**About this task**
The required output is the exact run of lines below that opens at the line with "DFA 158: Pohlmann" and closes at the line with "Braunschweig".

───── Task inputs

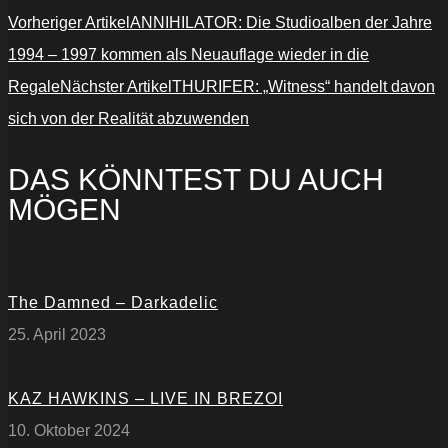
Vorheriger Artikel
ANNIHILATOR: Die Studioalben der Jahre
1994 – 1997 kommen als Neuauflage wieder in die
Regale
Nächster Artikel
THURIFER: „Witness“ handelt davon
sich von der Realität abzuwenden
DAS KÖNNTEST DU AUCH
MÖGEN
The Damned – Darkadelic
25. April 2023
KAZ HAWKINS – LIVE IN BREZOI
10. Oktober 2024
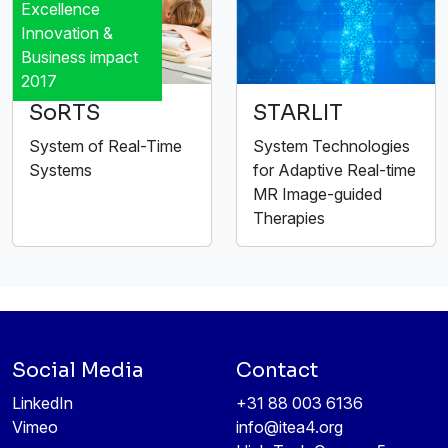
Excellence
Innovation &
Business impact
2017
SoRTS
STARLIT
System of Real-Time
System Technologies
Systems
for Adaptive Real-time
MR Image-guided
Therapies
Social Media
Contact
LinkedIn
+31 88 003 6136
Vimeo
info@itea4.org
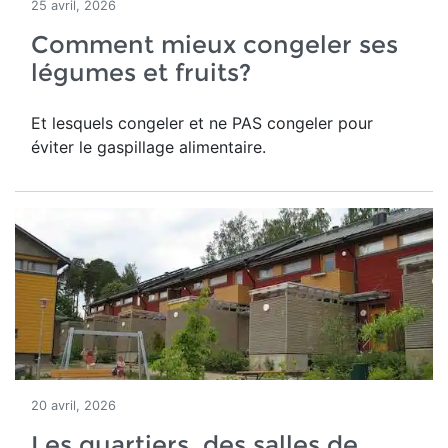
25 avril, 2026
Comment mieux congeler ses
légumes et fruits?
Et lesquels congeler et ne PAS congeler pour
éviter le gaspillage alimentaire.
20 avril, 2026
Les quartiers, des salles de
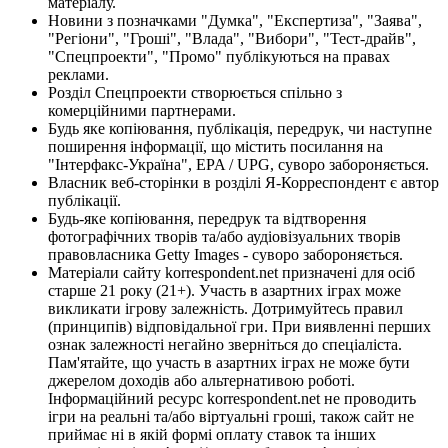
матеріалу.
Новини з позначками "Думка", "Експертиза", "Заява",
"Регіони", "Гроші", "Влада", "Вибори", "Тест-драйв",
"Спецпроекти", "Промо" публікуються на правах
реклами.
Розділ Спецпроекти створюється спільно з
комерційними партнерами.
Будь яке копіювання, публікація, передрук, чи наступне
поширення інформації, що містить посилання на
"Інтерфакс-Україна", EPA / UPG, суворо забороняється.
Власник веб-сторінки в розділі Я-Корреспондент є автор
публікації.
Будь-яке копіювання, передрук та відтворення
фотографічних творів та/або аудіовізуальних творів
правовласника Getty Images - суворо забороняється.
Матеріали сайту korrespondent.net призначені для осіб
старше 21 року (21+). Участь в азартних іграх може
викликати ігрову залежність. Дотримуйтесь правил
(принципів) відповідальної гри. При виявленні перших
ознак залежності негайно зверніться до спеціаліста.
Пам'ятайте, що участь в азартних іграх не може бути
джерелом доходів або альтернативою роботі.
Інформаційний ресурс korrespondent.net не проводить
ігри на реальні та/або віртуальні гроші, також сайт не
приймає ні в якій формі оплату ставок та інших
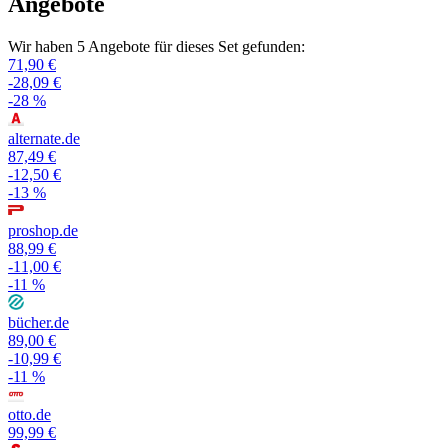
Angebote
Wir haben 5 Angebote für dieses Set gefunden:
71,90 €
-28,09 €
-28 %
alternate.de
87,49 €
-12,50 €
-13 %
proshop.de
88,99 €
-11,00 €
-11 %
bücher.de
89,00 €
-10,99 €
-11 %
otto.de
99,99 €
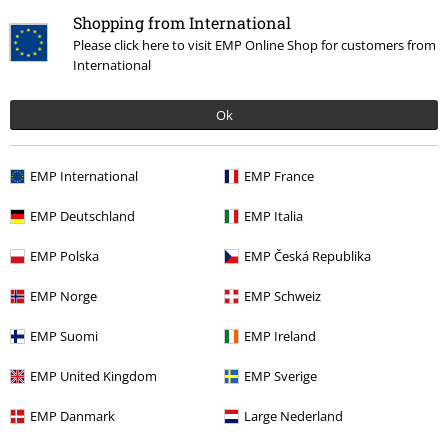
Tú estatura en metros (ej. 1,82): 1,80
Shopping from International
Talla comprada: M
Please click here to visit EMP Online Shop for customers from
Camiseta manga larga
International
Buena confección y la talla corresponde con la indicada
Ok
EMP International
EMP France
Calidad
EMP Deutschland
EMP Italia
5
Diseño
EMP Polska
EMP Česká Republika
5
Ajuste
EMP Norge
EMP Schweiz
5
Anchura
Demasiado estrecho
Perfecto
Demasiado ancho
EMP Suomi
EMP Ireland
Longitud
EMP United Kingdom
EMP Sverige
Demasiado corto
Perfecto
Demasiado largo
EMP Danmark
Large Nederland
Reseña verificada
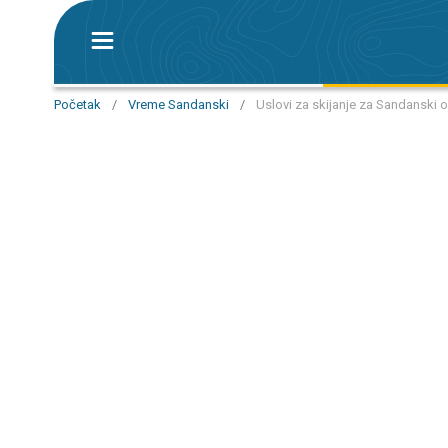
Početak
/
Vreme Sandanski
/
Uslovi za skijanje za Sandanski o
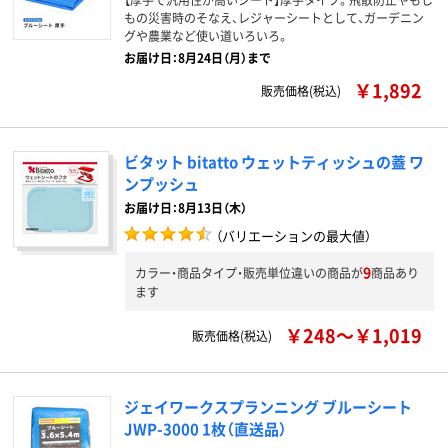
もの災害時のそなえ、レジャーシートとして、ガーデニン
グや農業など使い道いろいろ。
お届け日：8月24日（月）まで
￥1,892
販売価格(税込)
ビタット bitatto ウェットティッシュの蓋 ワ
ンプッシュ
お届け日：8月13日（木）
（バリエーションの最大値）
9
カラー・商品タイプ・販売単位違いの商品が
商品あり
ます
￥248～￥1,019
販売価格(税込)
ジェイワークスプランニング ブルーシート
JWP-3000 1枚（直送品）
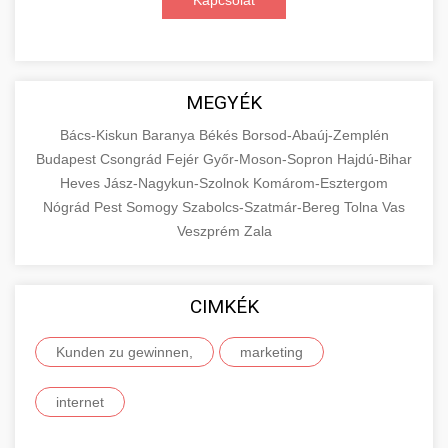
Kapcsolat
MEGYÉK
Bács-Kiskun
Baranya
Békés
Borsod-Abaúj-Zemplén
Budapest
Csongrád
Fejér
Győr-Moson-Sopron
Hajdú-Bihar
Heves
Jász-Nagykun-Szolnok
Komárom-Esztergom
Nógrád
Pest
Somogy
Szabolcs-Szatmár-Bereg
Tolna
Vas
Veszprém
Zala
CIMKÉK
Kunden zu gewinnen,
marketing
internet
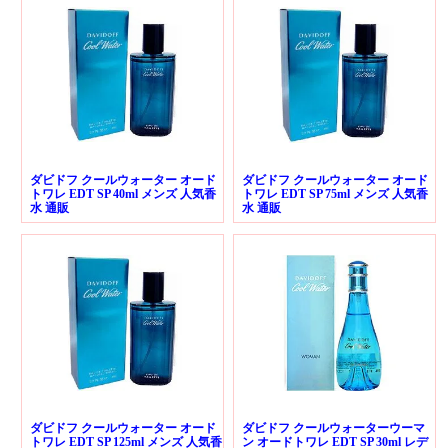
ダビドフ クールウォーター オード
ダビドフ クールウォーター オード
トワレ EDT SP 40ml メンズ 人気香
トワレ EDT SP 75ml メンズ 人気香
水 通販
水 通販
ダビドフ クールウォーター オード
ダビドフ クールウォーターウーマ
トワレ EDT SP 125ml メンズ 人気香
ン オードトワレ EDT SP 30ml レデ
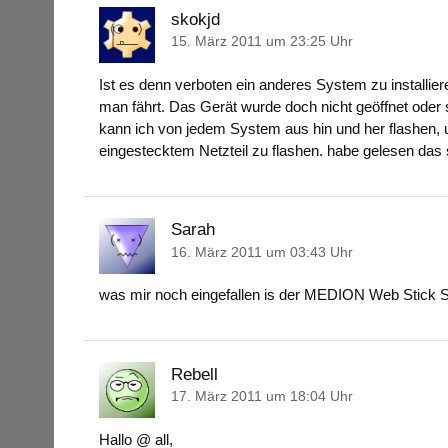
skokjd
15. März 2011 um 23:25 Uhr
Ist es denn verboten ein anderes System zu installie
man fährt. Das Gerät wurde doch nicht geöffnet oder 
kann ich von jedem System aus hin und her flashen, u
eingestecktem Netzteil zu flashen. habe gelesen das 
Sarah
16. März 2011 um 03:43 Uhr
was mir noch eingefallen is der MEDION Web Stick S4
Rebell
17. März 2011 um 18:04 Uhr
Hallo @ all,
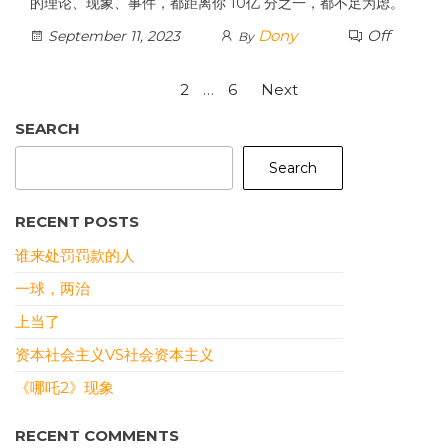
的理论、现象、事件，都距离你 10亿 分之一，都不足为虑。
Dony
Off
September 11, 2023
By
Posts
1
2
…
6
Next
pagination
SEARCH
Search
RECENT POSTS
谁来处罚罚款的人
一球，两治
上当了
资本社会主义VS社会资本主义
《哪吒2》现象
RECENT COMMENTS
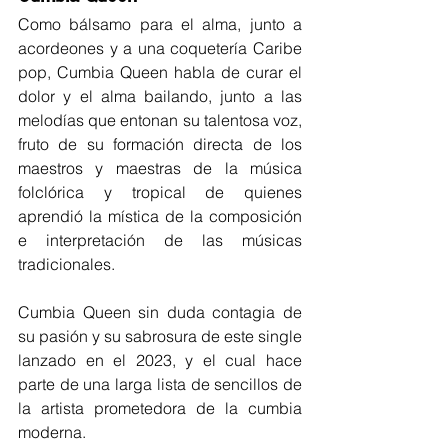
Como bálsamo para el alma, junto a 
acordeones y a una coquetería Caribe 
pop, Cumbia Queen habla de curar el 
dolor y el alma bailando, junto a las 
melodías que entonan su talentosa voz, 
fruto de su
 formación directa de los 
maestros y maestras de la música 
folclórica y tropical de quienes 
aprendió la mística de la composición 
e interpretación de las músicas 
tradicionales.
Cumbia Queen sin duda contagia de 
su pasión y su sabrosura de este single 
lanzado en el 2023, y el cual hace 
parte de una larga lista de sencillos de 
la artista prometedora de la cumbia 
moderna.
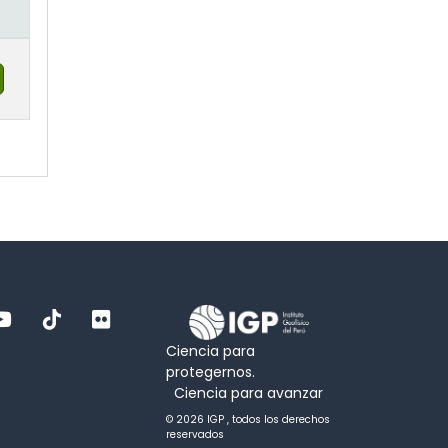
Ciencia para
protegernos.
Ciencia para avanzar
© 2026 IGP , todos los derechos
reservados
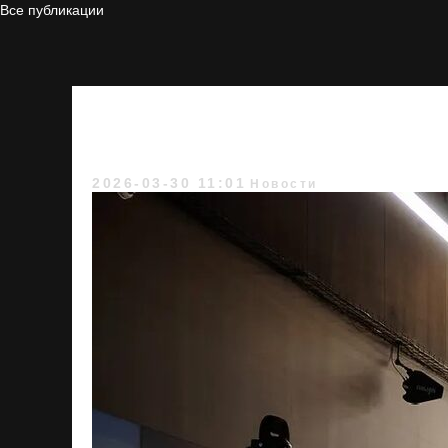
Все публикации
Аэросим Инженер 
попробовать
2026-03-30 11:01
Новости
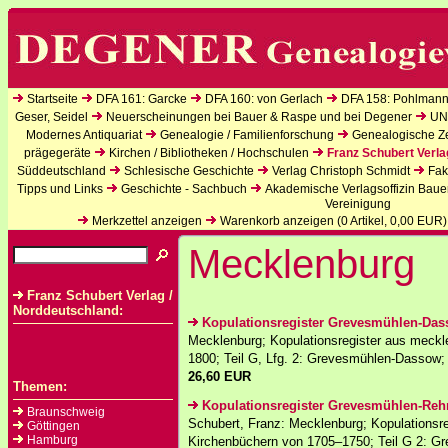
Startseite
DFA 161: Garcke
DFA 160: von Gerlach
DFA 158: Pohlmann
Geser, Seidel
Neuerscheinungen bei Bauer & Raspe und bei Degener
UN
Modernes Antiquariat
Genealogie / Familienforschung
Genealogische Zei
prägegeräte
Kirchen / Bibliotheken / Hochschulen
Franz Schubert Verla
Süddeutschland
Schlesische Geschichte
Verlag Christoph Schmidt
Fak
Tipps und Links
Geschichte - Sachbuch
Akademische Verlagsoffizin Baue
Vereinigung
Merkzettel anzeigen
Warenkorb anzeigen (
0
Artikel,
0,00
EUR)
Mecklenburg
Franz Schubert Verlag /
Norddeutschland:
Kopulationsregister Grevesmühlen-Da
Mecklenburg; Kopulationsregister aus meck
1800; Teil G, Lfg. 2: Grevesmühlen-Dassow;
26,60 EUR
Themen:
Kopulationsregister Grevesmühlen-Re
Braunschweig
Schubert, Franz: Mecklenburg; Kopulationsr
Göttingen
Hamburg
Kirchenbüchern von 1705–1750; Teil G 2: G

──────────

**Response**
DFA 158: Pohlmann
Geser, Seidel
Neuerscheinungen bei Bauer & Raspe und bei Degener
UN
Modernes Antiquariat
Genealogie / Familienforschung
Genealogische Zei
prägegeräte
Kirchen / Bibliotheken / Hochschulen
Franz Schubert Verla
Süddeutschland
Schlesische Geschichte
Verlag Christoph Schmidt
Fak
Tipps und Links
Geschichte - Sachbuch
Akademische Verlagsoffizin Baue
Vereinigung
Merkzettel anzeigen
Warenkorb anzeigen (
0
Artikel,
0,00
EUR)
Mecklenburg
Franz Schubert Verlag /
Norddeutschland:
Kopulationsregister Grevesmühlen-Da
Mecklenburg; Kopulationsregister aus meck
1800; Teil G, Lfg. 2: Grevesmühlen-Dassow;
26,60 EUR
Themen:
Kopulationsregister Grevesmühlen-Re
Braunschweig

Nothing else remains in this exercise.